Radiative Effects of Soot and Sulfate Aerosols: Internal vs. External Mixtures

Aerosols are extremely complex in both their chemical and physical structure, and highly variable in their spatial and temporal distribution. It is therefore important to have an understanding of these, as they determine their optical properties and ultimately their climatic effects. The other key factor is how the aerosol components are combined. We have compared the optical and radiative properties of external and internal mixtures of sulfate and soot aerosols. The internal mixtures have been modelled as both coated spheres and homogeneous mixtures, from which the optical properties of extinction, absorption, asymmetry factor and single scattering albedo are computed. These optical properties are used to perform broadband radiative transfer calculations of the radiative effects of these aerosol models. The radiative forcing has been examined, however the main focus is on flux divergence, as soot is the major (aerosol) contributor to the absorption of solar radiation.

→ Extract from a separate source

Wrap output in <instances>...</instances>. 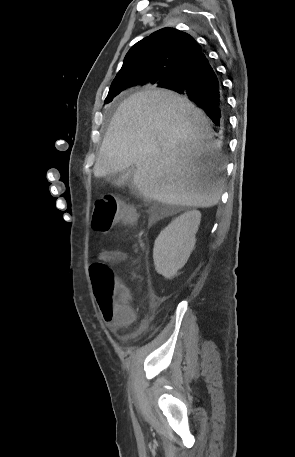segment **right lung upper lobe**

The results show that there is a distinguishable difference in absorption between the three internal mixtures, but the most significant outcome is that internal mixtures absorb up to twice as much solar energy as do the external mixtures for the same mass of soot. This result clearly has significant implications for the absorption anomaly problem. Because aerosol particles come in a range of sizes the range of `parameter space' is potentially very large, especially for the internal mixtures. For this reason, two studies were conducted, with the results of the first helping to fix the parameters of the second. The first phase was restricted to monodisperse particles, which indicated that the precise nature of an internal mixture - coated sphere or homogeneous - has less of an impact than the fact that the particles are internally mixed. Therefore, in the second phase polydisperse aerosols were examined, for a constant soot mass and a constant soot mixing ratio per particle.